With the hottest days of summer approaching, utilities are looking to make sure their demand response resources are ready to be called upon when the temperature spikes. Direct Load Control (DLC) is one key type of demand response used by utilities to reduce residential air conditioning loads, a prime driver of summer peak demand. DLC technology throttles back demand to maintain grid stability and avoid the need to build additional power plants.
The latest figures from the Federal Energy Regulatory Commission (FERC) show that there are 380 DLC programs in the US providing over 8 GW of peak capacity. What you may find surprising is that nearly all of these programs, and their nearly 6 million participants, run on one-way paging networks, a technology that is nearing obsolescence.
Technology obsolescence is not the only issue facing utilities with legacy DLC systems. One-way communications means no information is sent back to the utility from the installed load control devices that cycle off customer appliances. Consequently, it is not only difficult, but also costly for utilities to verify load reductions and pinpoint non-functioning devices for repair or replacement.
In spite of these shortcomings, utilities continue to pay incentives to all participants whether or not load was shed. As legacy DLC systems continue to age and have undetected failures, their benefits decline relative to the money utilities spend to run them.
The adoption of smart grid networks present utilities with a clear opportunity to modernize their DLC infrastructure and address the shortcomings of traditional solutions. Rather than relying on outdated one-way communications infrastructure for load control, utilities can operate DLC over the same robust, two-way smart grid network that supports smart meters and other utility assets.
Utilities can opt for an accelerated replacement timeline, where all legacy devices are upgraded over a two-to-five year period. This approach results in a faster speed to full benefits realization, but also has higher upfront costs. Alternatively, devices can be replaced gradually over time as they fail or as customers churn in and out of the program. This “organic replacement” strategy has lower overall costs but results in the need to run and maintain two systems for a longer period.
Using a hypothetical utility example, let’s demonstrate the business case for a smart grid-based DLC program under an accelerated replacement timeline. Our example utility has one million customers with a 10 percent participation rate in a legacy direct load control program (100,000 DLC participants). As the business case illustrates, even an incremental investment in DLC replacement will yield a significant improvement in program benefits.

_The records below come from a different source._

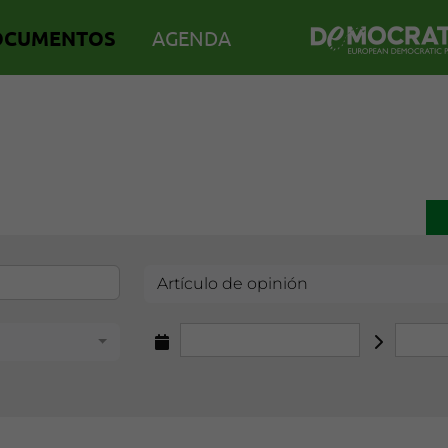
OCUMENTOS
AGENDA
Artículo de opinión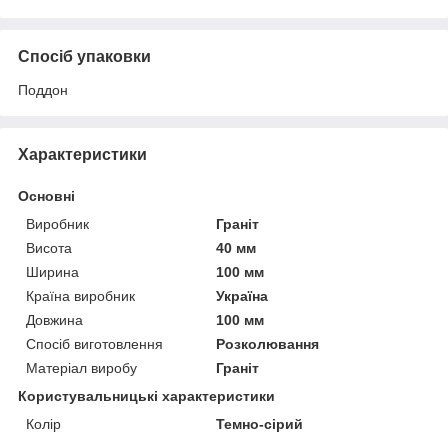
Спосіб упаковки
Поддон
Характеристики
Основні
Виробник
Граніт
Висота
40 мм
Ширина
100 мм
Країна виробник
Україна
Довжина
100 мм
Спосіб виготовлення
Розколювання
Матеріал виробу
Граніт
Користувальницькі характеристики
Колір
Темно-сірий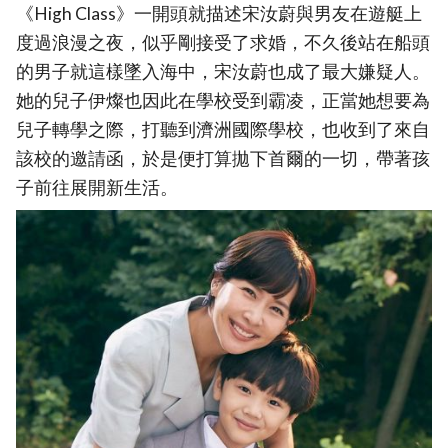
《High Class》一開頭就描述宋汝蔚與男友在遊艇上
度過浪漫之夜，似乎剛接受了求婚，不久後站在船頭
的男子就這樣墜入海中，宋汝蔚也成了最大嫌疑人。
她的兒子伊燦也因此在學校受到霸凌，正當她想要為
兒子轉學之際，打聽到濟洲國際學校，也收到了來自
該校的邀請函，於是便打算拋下首爾的一切，帶著孩
子前往展開新生活。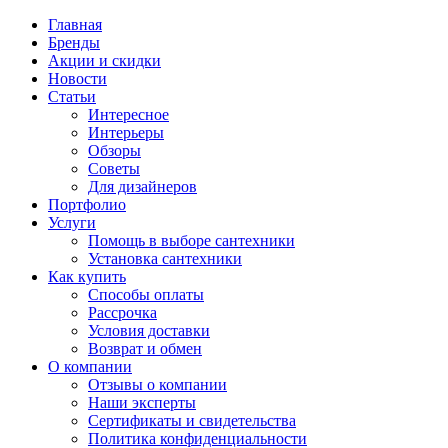
Главная
Бренды
Акции и скидки
Новости
Статьи
Интересное
Интерьеры
Обзоры
Советы
Для дизайнеров
Портфолио
Услуги
Помощь в выборе сантехники
Установка сантехники
Как купить
Способы оплаты
Рассрочка
Условия доставки
Возврат и обмен
О компании
Отзывы о компании
Наши эксперты
Сертификаты и свидетельства
Политика конфиденциальности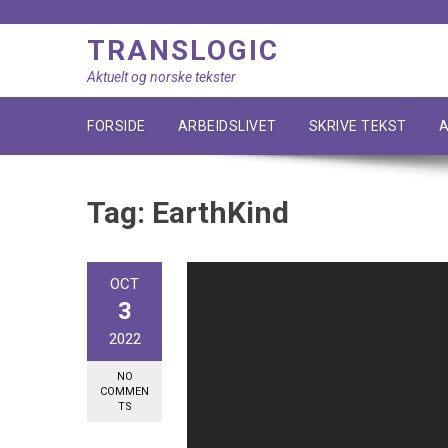
Skip
to
TRANSLOGIC
content
Aktuelt og norske tekster
FORSIDE
ARBEIDSLIVET
SKRIVE TEKST
A
Tag:
EarthKind
OCT
3
2022
NO
COMMEN
TS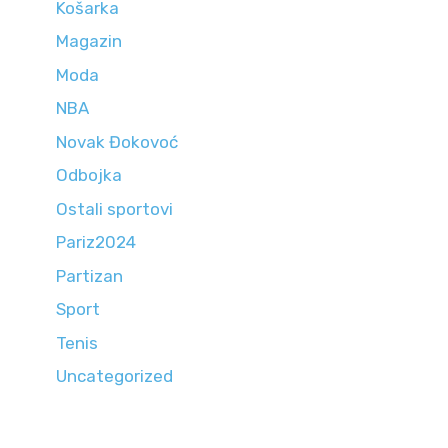
Košarka
Magazin
Moda
NBA
Novak Đokovoć
Odbojka
Ostali sportovi
Pariz2024
Partizan
Sport
Tenis
Uncategorized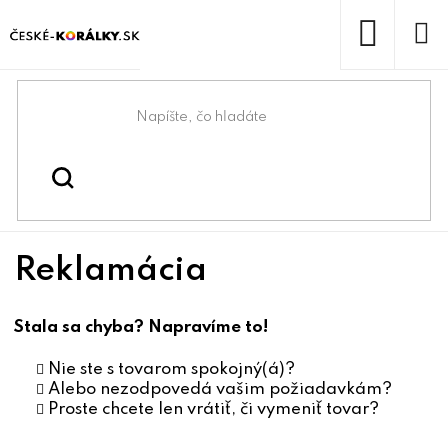
Prejsť
na
obsah
NÁKUP
KOŠÍK
Domov
/
Reklamácia
Reklamácia
Stala sa chyba? Napravíme to!
Nie ste s tovarom spokojný(á)?
Alebo nezodpovedá vašim požiadavkám?
Proste chcete len vrátiť, či vymeniť tovar?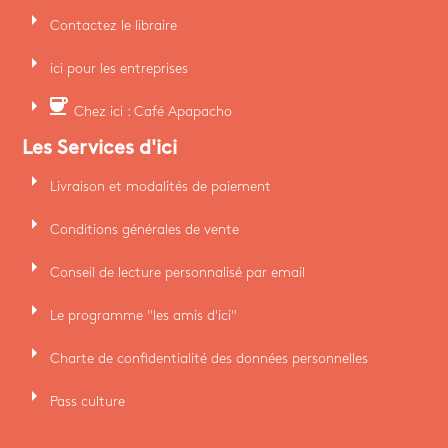
arrow_right
Contactez le libraire
arrow_right
ici pour les entreprises
arrow_right
coffee
Chez ici : Café Apapacho
Les Services d'ici
arrow_right
Livraison et modalités de paiement
arrow_right
Conditions générales de vente
arrow_right
Conseil de lecture personnalisé par email
arrow_right
Le programme "les amis d'ici"
arrow_right
Charte de confidentialité des données personnelles
arrow_right
Pass culture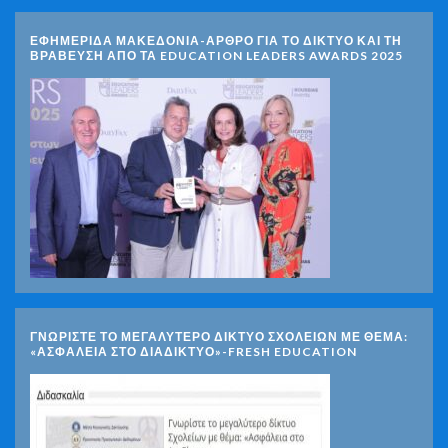
ΕΦΗΜΕΡΙΔΑ ΜΑΚΕΔΟΝΙΑ-ΑΡΘΡΟ ΓΙΑ ΤΟ ΔΙΚΤΥΟ ΚΑΙ ΤΗ
ΒΡΑΒΕΥΣΗ ΑΠΟ ΤΑ EDUCATION LEADERS AWARDS 2025
ΓΝΩΡΊΣΤΕ ΤΟ ΜΕΓΑΛΎΤΕΡΟ ΔΊΚΤΥΟ ΣΧΟΛΕΊΩΝ ΜΕ ΘΈΜΑ:
«ΑΣΦΆΛΕΙΑ ΣΤΟ ΔΙΑΔΊΚΤΥΟ»-FRESH EDUCATION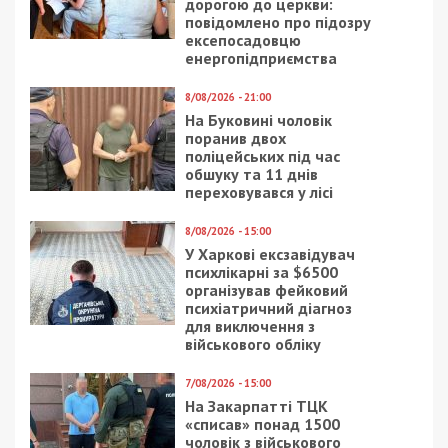
дорогою до церкви:
повідомлено про підозру
ексепосадовцю
енергопідприємства
8/08/2026 - 21:00
На Буковині чоловік
поранив двох
поліцейських під час
обшуку та 11 днів
переховувався у лісі
8/08/2026 - 15:00
У Харкові ексзавідувач
психлікарні за $6500
організував фейковий
психіатричний діагноз
для виключення з
військового обліку
7/08/2026 - 15:00
На Закарпатті ТЦК
«списав» понад 1500
чоловік з військового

Benefits of smart grid DLC replacement
Legacy paging networks have dead spots that prevent DLC devices from receiving and responding to load control events. And since paging networks operate in one direction, they can’t detect when devices fail, which reduces the success rate of load control events over time.
By replacing paging systems with two-way communications, utilities can now cost effectively detect and repair/replace failed devices to reclaim these benefits. And with a well-designed smart grid network, utilities should realistically expect to reach over 99 percent of their DLC devices when they call an event.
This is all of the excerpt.